── Data supplied

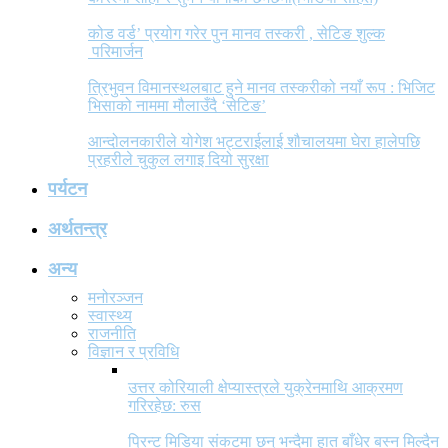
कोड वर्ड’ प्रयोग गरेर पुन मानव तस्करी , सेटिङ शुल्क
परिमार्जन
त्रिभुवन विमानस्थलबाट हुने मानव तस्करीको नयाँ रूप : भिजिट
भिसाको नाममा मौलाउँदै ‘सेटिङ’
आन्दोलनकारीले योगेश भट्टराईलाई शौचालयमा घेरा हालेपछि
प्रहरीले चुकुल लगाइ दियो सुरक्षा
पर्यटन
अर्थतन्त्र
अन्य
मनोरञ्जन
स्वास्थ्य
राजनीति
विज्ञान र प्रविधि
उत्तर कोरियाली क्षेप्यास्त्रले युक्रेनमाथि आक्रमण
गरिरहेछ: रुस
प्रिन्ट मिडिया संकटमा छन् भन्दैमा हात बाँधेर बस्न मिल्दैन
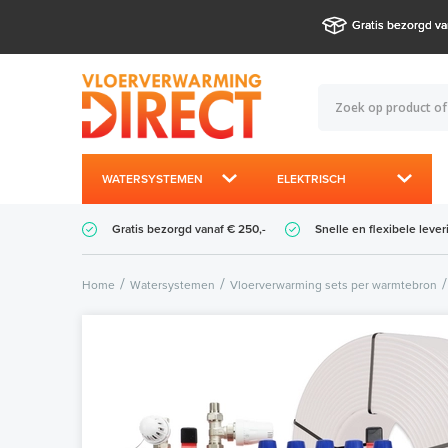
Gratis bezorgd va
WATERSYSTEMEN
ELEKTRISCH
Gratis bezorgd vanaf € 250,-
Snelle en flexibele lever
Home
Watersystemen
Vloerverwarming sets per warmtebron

────
── Data supplied

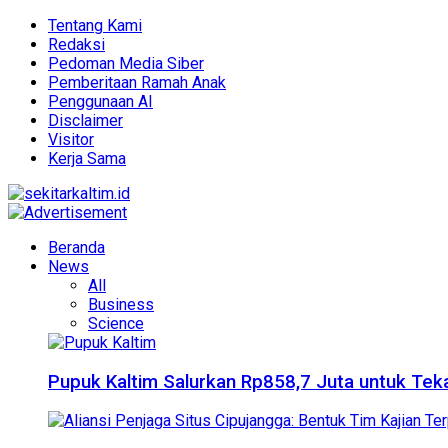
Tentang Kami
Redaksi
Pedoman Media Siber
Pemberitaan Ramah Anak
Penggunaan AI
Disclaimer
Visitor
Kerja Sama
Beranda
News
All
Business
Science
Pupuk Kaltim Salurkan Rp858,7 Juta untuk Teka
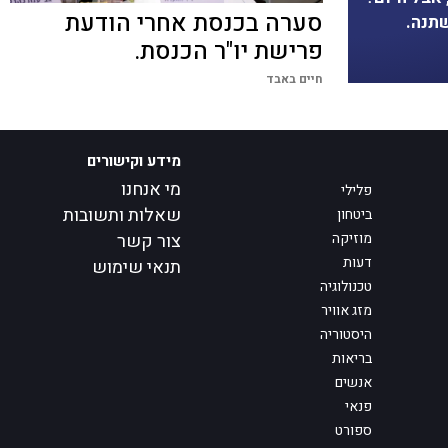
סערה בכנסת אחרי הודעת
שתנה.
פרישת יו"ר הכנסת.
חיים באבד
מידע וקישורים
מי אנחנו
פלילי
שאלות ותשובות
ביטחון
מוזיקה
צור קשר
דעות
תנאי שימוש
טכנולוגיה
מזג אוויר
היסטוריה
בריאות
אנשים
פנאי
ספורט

────
── Data supplied

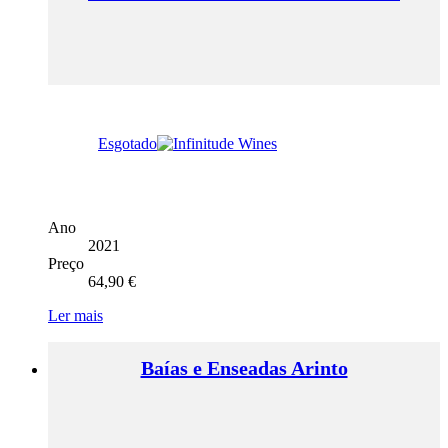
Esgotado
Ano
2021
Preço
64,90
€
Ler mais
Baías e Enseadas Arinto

────

# Problem to solve
Among the entries above, locate the line with "प्रिन्ट मिडिया संकटमा" and the line with "Vloerverwarming sets per warmtebron". Give those two lines and all lines between them again, exactly, leaving out the pictures.

# Exercise solution
प्रिन्ट मिडिया संकटमा छन् भन्दैमा हात बाँधेर बस्न मिल्दैन
Gratis bezorgd va
WATERSYSTEMEN
ELEKTRISCH
Gratis bezorgd vanaf € 250,-
Snelle en flexibele lever
Home
Watersystemen
Vloerverwarming sets per warmtebron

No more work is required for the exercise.